REQUIRED ACTION
For this task, extract exactly the lines of the data below, from the line containing "January 5, 2026" through the last one, with pictures left out.

RECORDS SUPPLIED

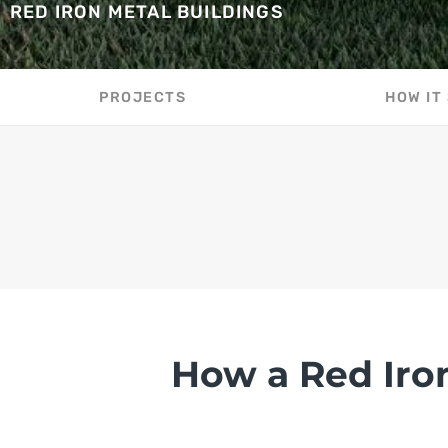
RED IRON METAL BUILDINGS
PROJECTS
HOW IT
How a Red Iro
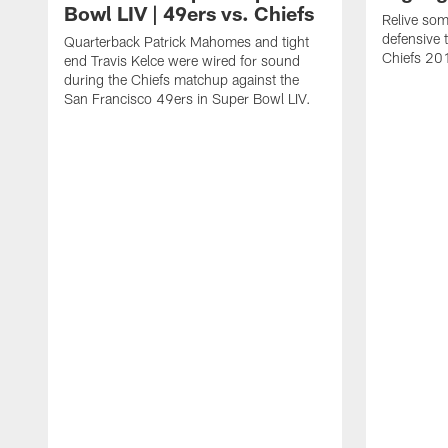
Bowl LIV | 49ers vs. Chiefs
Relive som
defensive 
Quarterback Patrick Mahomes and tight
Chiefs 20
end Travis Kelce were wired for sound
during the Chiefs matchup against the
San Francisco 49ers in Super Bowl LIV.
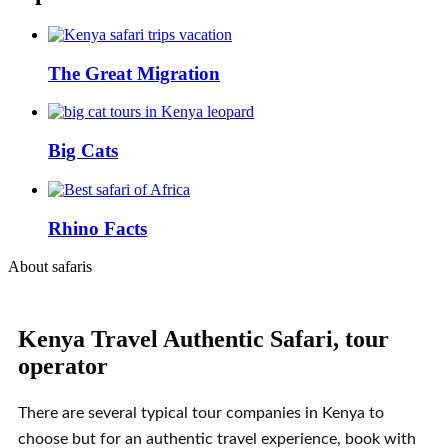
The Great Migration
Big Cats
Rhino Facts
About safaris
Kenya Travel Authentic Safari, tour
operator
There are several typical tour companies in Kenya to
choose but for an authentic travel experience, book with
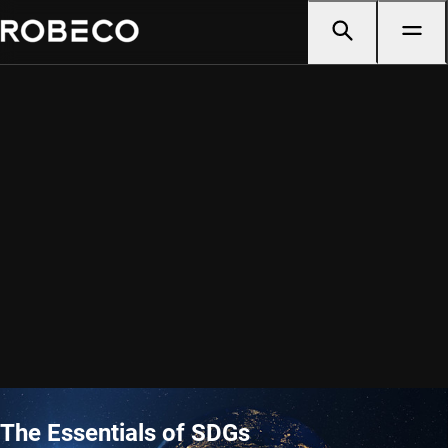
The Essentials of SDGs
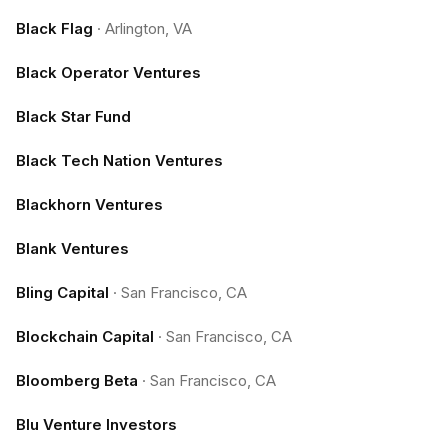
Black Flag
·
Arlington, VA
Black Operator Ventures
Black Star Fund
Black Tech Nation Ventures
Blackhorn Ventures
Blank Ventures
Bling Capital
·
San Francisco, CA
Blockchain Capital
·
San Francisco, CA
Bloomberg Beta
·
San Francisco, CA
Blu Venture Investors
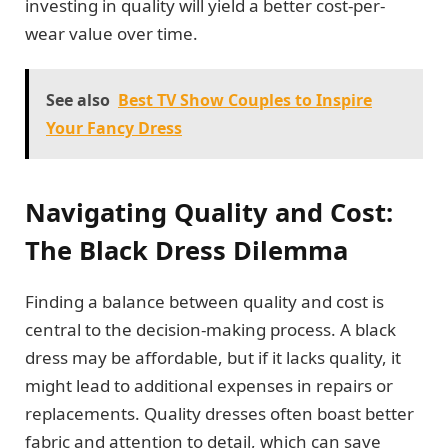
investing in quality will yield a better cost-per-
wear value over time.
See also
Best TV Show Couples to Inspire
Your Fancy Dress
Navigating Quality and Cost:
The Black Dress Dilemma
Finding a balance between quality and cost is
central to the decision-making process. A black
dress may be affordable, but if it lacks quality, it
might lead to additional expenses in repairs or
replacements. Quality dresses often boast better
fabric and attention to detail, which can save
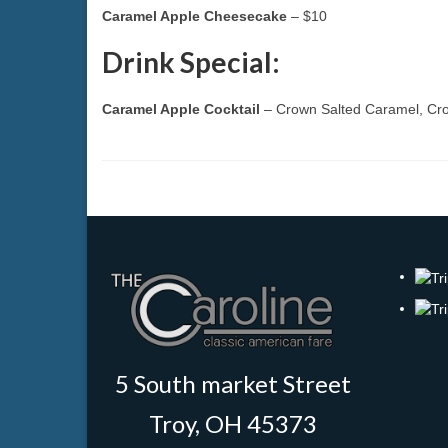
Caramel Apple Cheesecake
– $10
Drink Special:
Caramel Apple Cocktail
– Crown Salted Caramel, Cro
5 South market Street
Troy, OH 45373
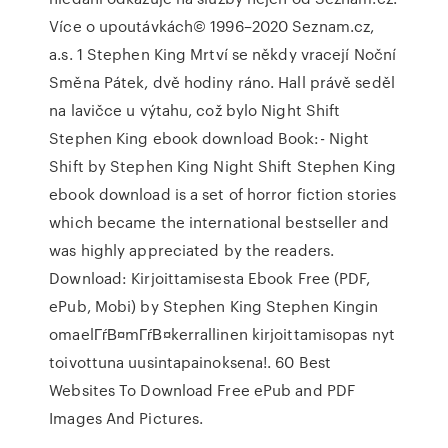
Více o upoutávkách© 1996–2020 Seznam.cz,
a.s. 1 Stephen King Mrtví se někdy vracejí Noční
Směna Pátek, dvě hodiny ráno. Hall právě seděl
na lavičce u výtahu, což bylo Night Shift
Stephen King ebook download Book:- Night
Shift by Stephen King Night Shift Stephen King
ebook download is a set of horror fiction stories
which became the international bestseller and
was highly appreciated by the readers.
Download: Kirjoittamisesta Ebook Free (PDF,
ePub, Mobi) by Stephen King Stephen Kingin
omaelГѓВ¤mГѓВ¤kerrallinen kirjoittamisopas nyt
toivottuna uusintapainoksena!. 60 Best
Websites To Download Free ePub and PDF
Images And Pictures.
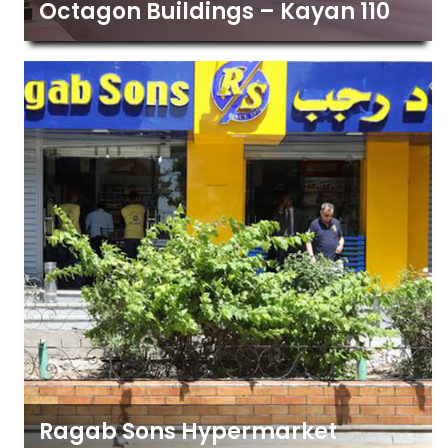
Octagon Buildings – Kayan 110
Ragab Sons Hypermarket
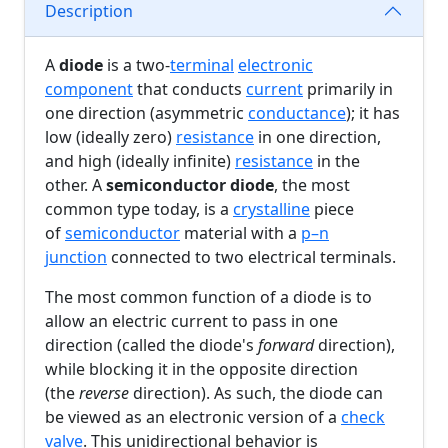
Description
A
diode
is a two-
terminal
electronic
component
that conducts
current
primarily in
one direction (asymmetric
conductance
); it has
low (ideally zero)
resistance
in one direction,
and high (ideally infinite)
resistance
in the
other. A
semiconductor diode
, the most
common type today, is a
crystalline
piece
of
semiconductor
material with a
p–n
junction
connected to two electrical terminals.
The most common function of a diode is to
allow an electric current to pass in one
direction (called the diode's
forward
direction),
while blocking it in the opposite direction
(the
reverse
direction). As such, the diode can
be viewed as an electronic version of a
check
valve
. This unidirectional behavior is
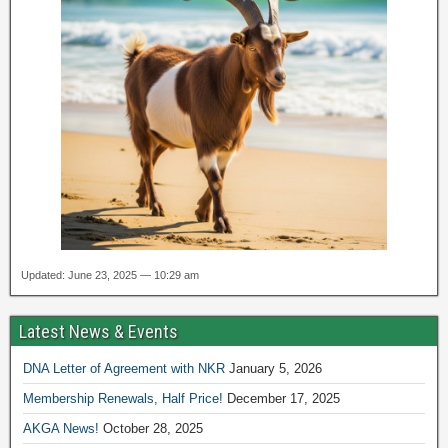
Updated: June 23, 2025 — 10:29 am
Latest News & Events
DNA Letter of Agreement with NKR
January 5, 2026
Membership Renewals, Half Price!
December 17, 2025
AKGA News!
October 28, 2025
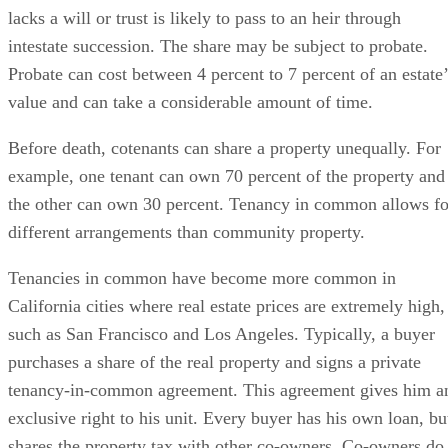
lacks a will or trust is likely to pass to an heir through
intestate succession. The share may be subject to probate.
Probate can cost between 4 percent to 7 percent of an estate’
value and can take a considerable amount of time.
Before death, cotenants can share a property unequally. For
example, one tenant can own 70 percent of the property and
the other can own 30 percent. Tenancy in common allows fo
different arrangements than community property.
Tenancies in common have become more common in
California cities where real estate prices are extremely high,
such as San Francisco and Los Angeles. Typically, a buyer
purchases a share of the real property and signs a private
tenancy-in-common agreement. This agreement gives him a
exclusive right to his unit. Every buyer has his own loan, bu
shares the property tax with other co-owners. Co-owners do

SOLUTION BELOW
January 5, 2026
Membership Renewals, Half Price!
December 17, 2025
AKGA News!
October 28, 2025
lacks a will or trust is likely to pass to an heir through
intestate succession. The share may be subject to probate.
Probate can cost between 4 percent to 7 percent of an estate’
value and can take a considerable amount of time.
Before death, cotenants can share a property unequally. For
example, one tenant can own 70 percent of the property and
the other can own 30 percent. Tenancy in common allows fo
different arrangements than community property.
Tenancies in common have become more common in
California cities where real estate prices are extremely high,
such as San Francisco and Los Angeles. Typically, a buyer
purchases a share of the real property and signs a private
tenancy-in-common agreement. This agreement gives him a
exclusive right to his unit. Every buyer has his own loan, bu
shares the property tax with other co-owners. Co-owners do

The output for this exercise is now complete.